The bill was sponsored by Sen. Edward Markey, D-Mass., who stated in a tweet, “Even today, as conservatives try to erase history with their attacks on critical race theory and understanding the impacts of systemic racism, we stand here acknowledging the truth. We will make #Juneteenth a federal holiday.”

The bill passed unanimously in The Senate, with 14 House Republicans opposing the bill in the House. People voiced their shock and anger at this opposition on social media, including Twitch streamer and political commentator Hasan Piker, who tweeted “Imagine hating Black people so much you don’t want another day off.”

When asked why he opposed the bill, Rep. Ronny Jackson, R-Texas, said “We have enough federal holidays right now,” he said. “I just don’t see the reason in doing it. I don’t think it rises to the level I’m going to support it.” Rep. Thomas Massie, R-KY. argued that having Juneteenth Independence Day would cause confusion with Independence Day on July 4. 

Juneteenth is the first new federal holiday since 1983, when Martin Luther King Jr. Day was created. Many applaud its status as a federal holiday in highlighting its importance, like Pete Henley, 71, who told the Associated Press, “All holidays have significance, no matter what the occasion or what it’s about, but by it being a federal holiday, it speaks volumes to what the country thinks about that specific day.” 

Others raise concern about the official recognition of Juneteenth as a federal holiday being only a symbolic victory, clouding the work that remains to be done to achieve the collective liberation of Black people in America.

“I am not super stoked only because all of the other things that are still going on….You haven’t addressed what we really need to talk about,” community organizer Kimberly Homles-Ross explained, highlighting that Congress should have passed measures on anti-lynching legislation or voter protections first. 

We’ve got all of these disparities that we’ve got to address and I mean all of them,” said Opal Lee, known as the “Grandmother of Juneteenth” for pledging to walk from Texas to Washington, D.C. at 89-years-old to make Juneteenth a federal holiday. “While we’ve got some momentum I hope we can get some of it done. We can have one America if we try.”

University President Rev. Peter M. Donohue, O.S.A., Ph.D. sent an email to the campus community earlier this week, declaring that Juneteenth will be an official University holiday. All classes were canceled on June 18 in observance of Juneteenth. Students were also urged to follow the progress of the Rooted Project, which “aims to produce an updated and complete history of Villanova University that recognizes the central contributions of William Mouldenand diverse other 19th and 20th century individuals to Villanova’s founding and its survival.” 

A number of Villanova students celebrated Juneteenth in various other ways, like Tee Paris, a rising sophomore in CLAS, who participated in a Juneteenth Day of Service at Olney Charter High School with Villanova University Black Alumni (VUBA), the Office of Intercultural Affairs (OIA), and Villanova Athletics.

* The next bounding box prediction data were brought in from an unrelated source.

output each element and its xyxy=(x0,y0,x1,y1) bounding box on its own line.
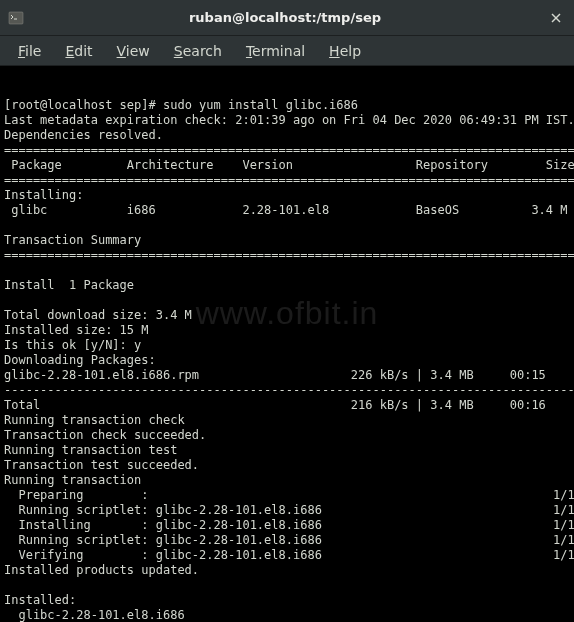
terminal-line: Dependencies resolved. xyxy=(4,128,163,142)
menubar: File Edit View Search Terminal Help xyxy=(0,36,574,66)
terminal-line: Downloading Packages: xyxy=(4,353,156,367)
terminal-area[interactable]: www.ofbit.in [root@localhost sep]# sudo … xyxy=(0,66,574,622)
menu-edit[interactable]: Edit xyxy=(55,39,102,63)
terminal-line: Transaction test succeeded. xyxy=(4,458,199,472)
window-title: ruban@localhost:/tmp/sep xyxy=(24,10,546,25)
terminal-line: glibc-2.28-101.el8.i686 xyxy=(4,608,185,622)
terminal-line: Running transaction xyxy=(4,473,141,487)
terminal-line: Verifying : glibc-2.28-101.el8.i686 1/1 xyxy=(4,548,574,562)
terminal-icon xyxy=(8,10,24,26)
menu-terminal[interactable]: Terminal xyxy=(236,39,315,63)
terminal-line: ========================================… xyxy=(4,248,574,262)
terminal-line: Transaction Summary xyxy=(4,233,141,247)
titlebar-left xyxy=(8,10,24,26)
terminal-line: Installed size: 15 M xyxy=(4,323,149,337)
menu-help[interactable]: Help xyxy=(319,39,371,63)
svg-rect-0 xyxy=(9,12,23,24)
titlebar: ruban@localhost:/tmp/sep xyxy=(0,0,574,36)
menu-view[interactable]: View xyxy=(107,39,160,63)
terminal-line: Installing: xyxy=(4,188,83,202)
terminal-line: Installed: xyxy=(4,593,76,607)
terminal-line: Preparing : 1/1 xyxy=(4,488,574,502)
terminal-line: Installing : glibc-2.28-101.el8.i686 1/1 xyxy=(4,518,574,532)
terminal-line: Is this ok [y/N]: y xyxy=(4,338,141,352)
terminal-line: Running scriptlet: glibc-2.28-101.el8.i6… xyxy=(4,503,574,517)
close-button[interactable] xyxy=(546,8,566,28)
terminal-line: ========================================… xyxy=(4,173,574,187)
terminal-line: Transaction check succeeded. xyxy=(4,428,206,442)
terminal-line: Running transaction test xyxy=(4,443,177,457)
terminal-line: Running scriptlet: glibc-2.28-101.el8.i6… xyxy=(4,533,574,547)
terminal-line: Last metadata expiration check: 2:01:39 … xyxy=(4,113,574,127)
terminal-line: Install 1 Package xyxy=(4,278,134,292)
terminal-line: Installed products updated. xyxy=(4,563,199,577)
menu-search[interactable]: Search xyxy=(164,39,232,63)
close-icon xyxy=(550,12,562,24)
table-header: Package Architecture Version Repository … xyxy=(4,158,574,172)
prompt: [root@localhost sep]# xyxy=(4,98,163,112)
terminal-line: Total download size: 3.4 M xyxy=(4,308,192,322)
menu-file[interactable]: File xyxy=(8,39,51,63)
command-text: sudo yum install glibc.i686 xyxy=(163,98,358,112)
terminal-line: ========================================… xyxy=(4,143,574,157)
terminal-line: ----------------------------------------… xyxy=(4,383,574,397)
terminal-line: Total 216 kB/s | 3.4 MB 00:16 xyxy=(4,398,546,412)
terminal-line: Running transaction check xyxy=(4,413,185,427)
terminal-line: glibc-2.28-101.el8.i686.rpm 226 kB/s | 3… xyxy=(4,368,546,382)
table-row: glibc i686 2.28-101.el8 BaseOS 3.4 M xyxy=(4,203,568,217)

“I always enjoy service projects because it has been an important part of my life since I was a child,” Paris said. “This one was particularly special because I was with my fellow athletes. I got to know them better, and I got to know the Black Alumni better. Juneteenth for me is about many things but a big part of it is working on strengthening the Black community and I believe that today I did that.”